Início
... E não havia nuvens
E não havia homens
O mar reinava absoluto
E não era possível
Distinguir o que era céu
Do que era mar
— E tampouco
Onde começava um
E onde terminava o outro —
Porque as distinções
Ainda não existiam.
E não havia deuses
E não havia homens
A linguagem não podia nos aprisionar
Porque ela também não existia
E não havia papel
E não havia tinta
E os poetas sequer existiam
E não havia nada mais
Do que já não existia por aqui
E apesar de não haver
Nuvens, homens ou deuses
E apesar de não haver papel,
Tinta ou poetas
O mundo não era um lugar triste
Porque havia o mar
E havia a poesia
E a poesia era tudo.
Oceano
Eu não busco a linguagem;
Tampouco as palavras.
A linguagem é concreto;
As palavras, oceano...
Nefelibata
As palavras se escondem
Nas nuvens
Ao pé
Do ouvido de Deus.
Efêmera
A Terra boia no oceano negro
E estrelado
Ela dança e rodopia;
Ah! Como é bela
E frágil...
A Terra é uma bolha de sabão.
Reforma
Para reformar, é preciso destruir
Destroçar os cacos
Derrubar colunas
Inserir vigas
Assentar o piso
Com cimento
E com a espátula
Lacrar o túmulo.
Perspectivas do de cujus
Em pé no caixão
— Com as mãos sob o ventre —
Observa-nos com seu semblante cerrado e corado.

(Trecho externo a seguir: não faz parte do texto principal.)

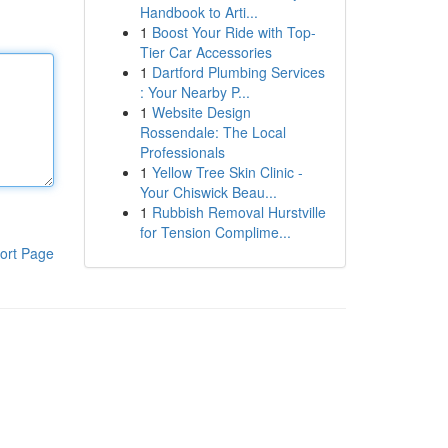
Handbook to Arti...
1
Boost Your Ride with Top-
Tier Car Accessories
1
Dartford Plumbing Services
: Your Nearby P...
1
Website Design
Rossendale: The Local
Professionals
1
Yellow Tree Skin Clinic -
Your Chiswick Beau...
1
Rubbish Removal Hurstville
for Tension Complime...
ort Page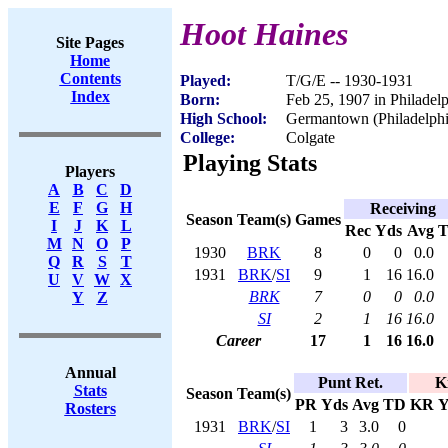
Hoot Haines
Site Pages
Home
Contents
Played:
T/G/E -- 1930-1931
Index
Born:
Feb 25, 1907 in Philadel
High School:
Germantown (Philadelphi
College:
Colgate
Playing Stats
Players
A
B
C
D
E
F
G
H
Receiving
Season
Team(s)
Games
I
J
K
L
Rec
Yds
Avg
M
N
O
P
1930
BRK
8
0
0
0.0
Q
R
S
T
1931
BRK
/
SI
9
1
16
16.0
U
V
W
X
BRK
7
0
0
0.0
Y
Z
SI
2
1
16
16.0
Career
17
1
16
16.0
Annual
Punt Ret.
K
Stats
Season
Team(s)
PR
Yds
Avg
TD
KR
Y
Rosters
1931
BRK
/
SI
1
3
3.0
0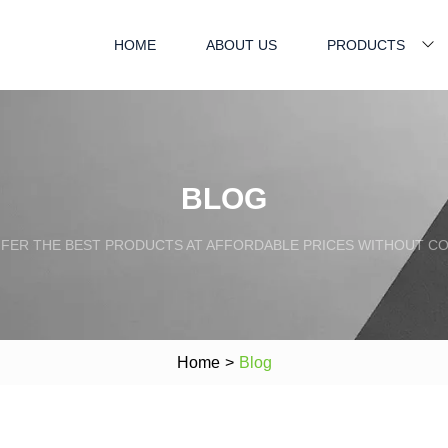
HOME
ABOUT US
PRODUCTS
BLOG
FFER THE BEST PRODUCTS AT AFFORDABLE PRICES WITHOUT C
Home
>
Blog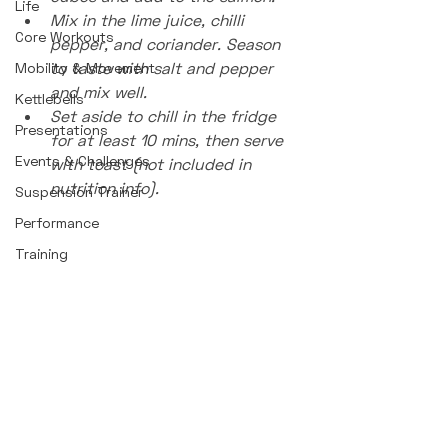
Life
Mix in the lime juice, chilli 
Core Workouts
pepper, and coriander. Season 
to taste with salt and pepper 
Mobility & Movement
and mix well.
Kettlebells
Set aside to chill in the fridge 
Presentations
for at least 10 mins, then serve 
Events & Challenges
with toast (not included in 
nutrition info).
Suspension Trainer
Performance
Training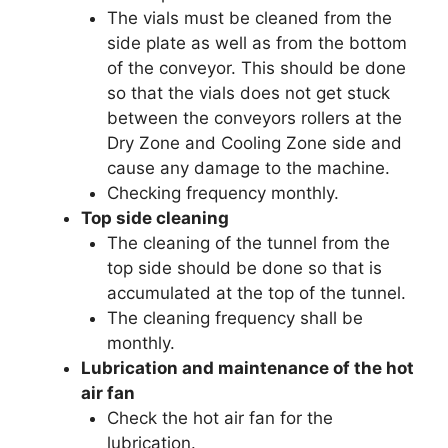
The vials must be cleaned from the
side plate as well as from the bottom
of the conveyor. This should be done
so that the vials does not get stuck
between the conveyors rollers at the
Dry Zone and Cooling Zone side and
cause any damage to the machine.
Checking frequency monthly.
Top side cleaning
The cleaning of the tunnel from the
top side should be done so that is
accumulated at the top of the tunnel.
The cleaning frequency shall be
monthly.
Lubrication and maintenance of the hot
air fan
Check the hot air fan for the
lubrication.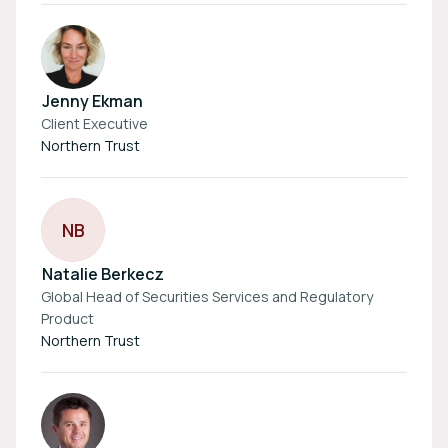
Jenny Ekman
Client Executive
Northern Trust
N
B
Natalie Berkecz
Global Head of Securities Services and Regulatory
Product
Northern Trust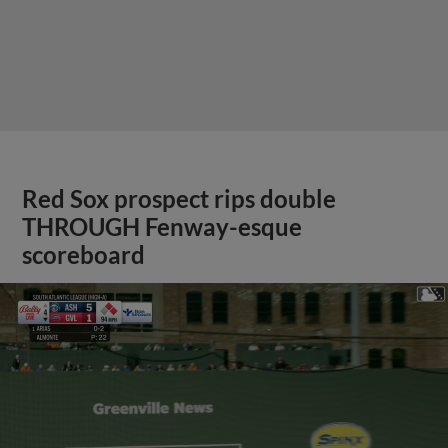
Red Sox prospect rips double
THROUGH Fenway-esque
scoreboard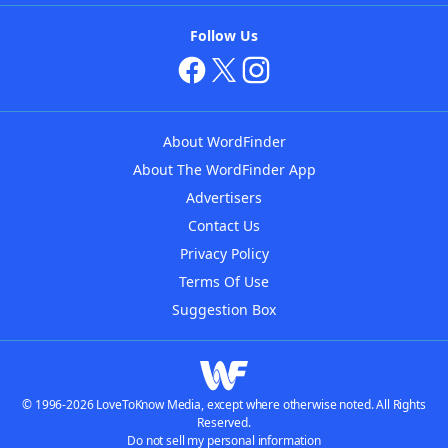
Follow Us
About WordFinder
About The WordFinder App
Advertisers
Contact Us
Privacy Policy
Terms Of Use
Suggestion Box
© 1996-2026 LoveToKnow Media, except where otherwise noted. All Rights
Reserved.
Do not sell my personal information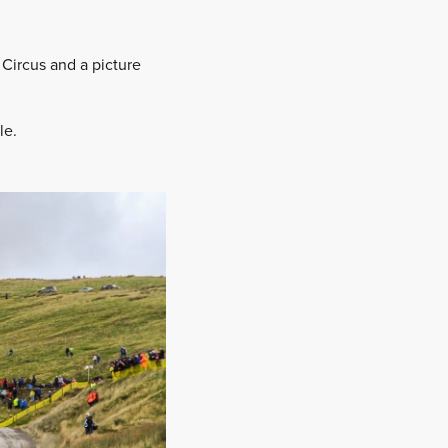
Circus and a picture
.
le.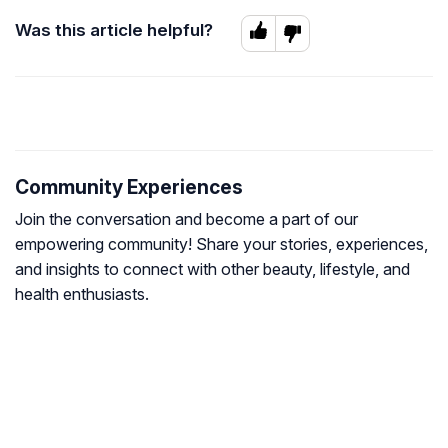
Was this article helpful?
Community Experiences
Join the conversation and become a part of our
empowering community! Share your stories, experiences,
and insights to connect with other beauty, lifestyle, and
health enthusiasts.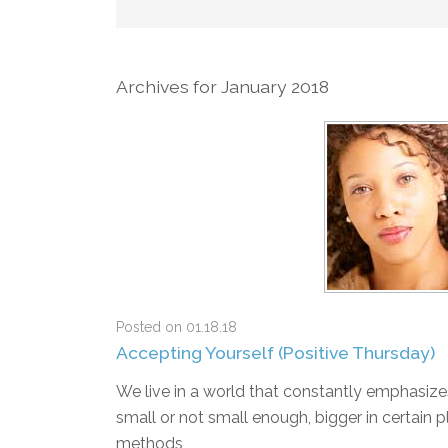
Archives for January 2018
Posted on 01.18.18
Accepting Yourself (Positive Thursday)
We live in a world that constantly emphasize
small or not small enough, bigger in certain p
methods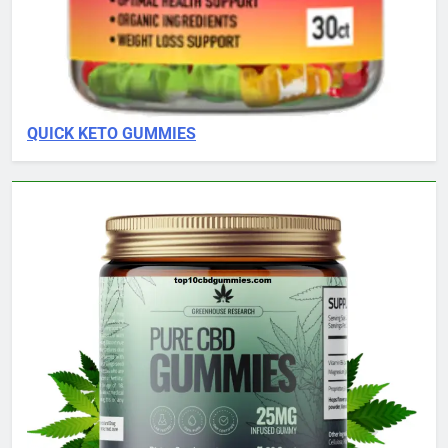
QUICK KETO GUMMIES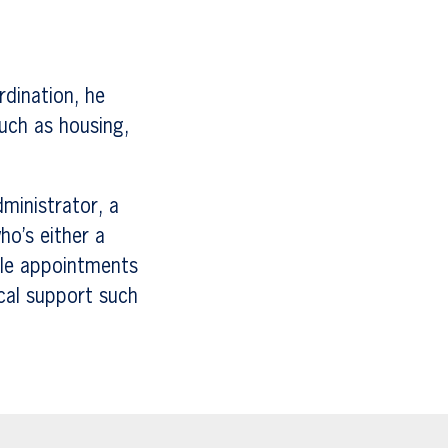
rdination, he
such as housing,
dministrator, a
ho’s either a
dule appointments
cal support such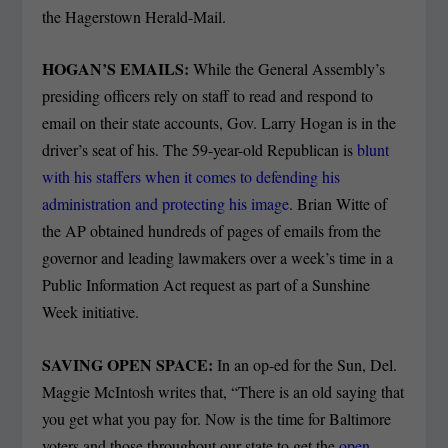
the Hagerstown Herald-Mail.
HOGAN’S EMAILS:
While the General Assembly’s
presiding officers rely on staff to read and respond to
email on their state accounts, Gov. Larry Hogan is in the
driver’s seat of his. The 59-year-old Republican is
blunt
with his staffers when it comes to defending his
administration and protecting his image
. Brian Witte of
the AP obtained hundreds of pages of emails from the
governor and leading lawmakers over a week’s time in a
Public Information Act request as part of a Sunshine
Week initiative.
SAVING OPEN SPACE:
In an op-ed for the Sun, Del.
Maggie McIntosh writes that, “There is an old saying that
you get what you pay for. Now is the time for Baltimore
voters and those throughout our state to get the
open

Para ele, estamos deitados
— pálidos —
Nós, que já morremos.
Uma andorinha
Uma andorinha só
É mais livre que
Uma revoada
Que não sabe para
Onde voa.
Mais importante que o voo
É a liberdade.
Wabi-Sabi – Oceanário de Lisboa
Por mais belo
E confortável
Que possa ser
Por mais aprazível
E próximo ao habitat
Se possa reproduzir
Um aquário
Será sempre
Um aquário
Uma hora
Os peixes
Vão se cansar
Dos espelhos refletidos
Das mentiras
Da floresta subaquática
Uma hora
Os peixes
Vão se cansar
Dos sons
Vindos
Das máquinas
Fotográficas
Uma hora
Os peixes
Vão se cansar
Dos pseudossons
Da natureza
E dos 78 troncos
De árvores
Da Malásia.
Uma hora
Os peixes
Vão se cansar
Das nossas caras.
Pelo caminho
Que tristeza ver as cruzes com flores pelas estradas
As borboletas voando
Sem vento
As folhas paradas
Que tristeza ficar
Pelas estradas
Gralhas
Os poetas
— Como gralhas —
Disputam
Aos tapas
As migalhas
Deixadas;
Voam baixo
Rastejam
São cobras
Sem asas.
[Poemas de Alçapão. Rio de Janeiro: Oito e Meio, 2016]
junho, 2016
André Ladeia é poeta e procurador municipal. Autor de Suave como a morte (Penalux, 2014) e Alçapão (Oito e Meio, 2016).